Coming off the bike my legs felt like complete Jell-o. Grabbing my sun-baked shoes, I again was fumbling around trying to squeeze my feet in. Starting the run I saw a long line of everyone stretched out ahead of me. A very demoralizing sight, but it may have actually helped me out. Lots of guys went out ridiculously fast considering the extreme conditions. So as some started to drop like flies and walk, I kept building my pace.
I was still too far behind though, and not running well. There were four aid stations on course and I would take two or three bottles from each station. The heat was destroying me and I felt less like I was running and more like I was just stumbling forward.
I crossed the line a few minutes behind the winner Gomez in 39th place. Everything had gone well except for my 17:57 5k split. That just won’t do at the World Cup level. Full Cozumel World Cup results and splits can be found on triathlon.org.
After a long ice bath session, I spent a long time just sitting on the curb trying to put things together. I probably had some kind of heat stroke going on, but I was just replaying things in my mind as I tried to understand what had just happened. Being outside of the top 30 means no WTS points for me. Major bummer because that was the main goal in doing this race. But not all is lost, I gained some more experience racing at a high level in a very large and deep field. There is much more work to be done.
Cozumel was a great race venue. The grandstand was packed, the streets were packed and every roof top bar was packed. It was great to have so many people around screaming and putting their energy into us. The locals were out strong and even a large number of tourists had stumbled upon our race to try and give us some encouragement. The Cozumel World Cup is definitely a race I want to come back to.

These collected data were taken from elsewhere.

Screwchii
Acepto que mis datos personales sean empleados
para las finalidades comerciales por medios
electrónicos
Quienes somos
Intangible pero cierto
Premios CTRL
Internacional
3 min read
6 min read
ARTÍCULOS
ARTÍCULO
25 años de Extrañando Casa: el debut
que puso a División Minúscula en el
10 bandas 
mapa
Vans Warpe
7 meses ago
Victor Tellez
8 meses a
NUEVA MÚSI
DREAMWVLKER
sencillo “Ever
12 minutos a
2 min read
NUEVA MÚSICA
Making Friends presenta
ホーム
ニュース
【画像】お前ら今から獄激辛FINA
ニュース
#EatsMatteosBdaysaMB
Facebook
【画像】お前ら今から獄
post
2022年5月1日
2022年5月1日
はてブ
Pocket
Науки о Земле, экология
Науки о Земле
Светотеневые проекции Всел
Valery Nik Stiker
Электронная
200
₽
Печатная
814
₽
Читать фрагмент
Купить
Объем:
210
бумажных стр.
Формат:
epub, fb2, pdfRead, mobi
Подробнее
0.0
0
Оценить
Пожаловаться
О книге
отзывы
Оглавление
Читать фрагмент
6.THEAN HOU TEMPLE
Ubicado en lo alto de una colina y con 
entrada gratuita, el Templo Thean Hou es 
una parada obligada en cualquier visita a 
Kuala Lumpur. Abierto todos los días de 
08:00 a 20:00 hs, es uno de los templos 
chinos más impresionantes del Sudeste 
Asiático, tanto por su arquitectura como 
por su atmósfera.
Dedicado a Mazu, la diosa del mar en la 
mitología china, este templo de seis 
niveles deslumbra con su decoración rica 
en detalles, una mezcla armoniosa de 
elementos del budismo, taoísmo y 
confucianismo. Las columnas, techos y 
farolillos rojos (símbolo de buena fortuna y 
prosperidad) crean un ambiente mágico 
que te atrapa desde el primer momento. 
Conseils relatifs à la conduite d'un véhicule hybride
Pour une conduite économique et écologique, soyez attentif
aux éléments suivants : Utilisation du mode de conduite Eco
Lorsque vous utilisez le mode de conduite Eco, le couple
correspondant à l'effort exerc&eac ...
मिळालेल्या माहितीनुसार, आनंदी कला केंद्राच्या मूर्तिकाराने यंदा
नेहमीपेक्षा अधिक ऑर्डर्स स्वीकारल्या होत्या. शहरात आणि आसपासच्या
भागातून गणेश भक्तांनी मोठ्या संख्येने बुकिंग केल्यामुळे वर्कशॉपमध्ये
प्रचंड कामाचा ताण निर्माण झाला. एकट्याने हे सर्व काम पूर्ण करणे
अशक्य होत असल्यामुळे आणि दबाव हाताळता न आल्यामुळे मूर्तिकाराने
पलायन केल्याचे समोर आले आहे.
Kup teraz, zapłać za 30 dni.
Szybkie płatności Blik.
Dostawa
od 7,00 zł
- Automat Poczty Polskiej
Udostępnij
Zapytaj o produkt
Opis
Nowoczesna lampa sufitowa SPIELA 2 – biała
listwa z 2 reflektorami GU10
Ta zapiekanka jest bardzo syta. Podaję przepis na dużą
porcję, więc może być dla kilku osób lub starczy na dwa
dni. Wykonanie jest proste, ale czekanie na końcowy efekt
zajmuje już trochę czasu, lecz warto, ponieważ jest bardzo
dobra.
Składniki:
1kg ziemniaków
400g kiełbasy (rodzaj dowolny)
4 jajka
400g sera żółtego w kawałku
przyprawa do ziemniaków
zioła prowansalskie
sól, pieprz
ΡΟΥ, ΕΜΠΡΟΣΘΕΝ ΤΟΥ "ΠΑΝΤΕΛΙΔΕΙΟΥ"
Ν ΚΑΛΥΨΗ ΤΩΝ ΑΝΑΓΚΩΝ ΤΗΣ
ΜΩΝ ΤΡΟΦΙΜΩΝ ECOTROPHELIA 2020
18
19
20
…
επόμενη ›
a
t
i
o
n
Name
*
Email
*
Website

Maybe the coolest moment for me was walking away from the athlete lounge to go home. I was stopped by some volunteers and a local family who all wanted to get a picture with me. Not sure who they thought I was, but I was happy to oblige. Sometimes it’s the spectators that make the venue, and hopefully I will be coming back to Cozumel next year!
For now, I’m anticipating the second hot, humid race of this trip: San Juan ITU Triathlon Pan American Cup in Puerto Rico on October 13th.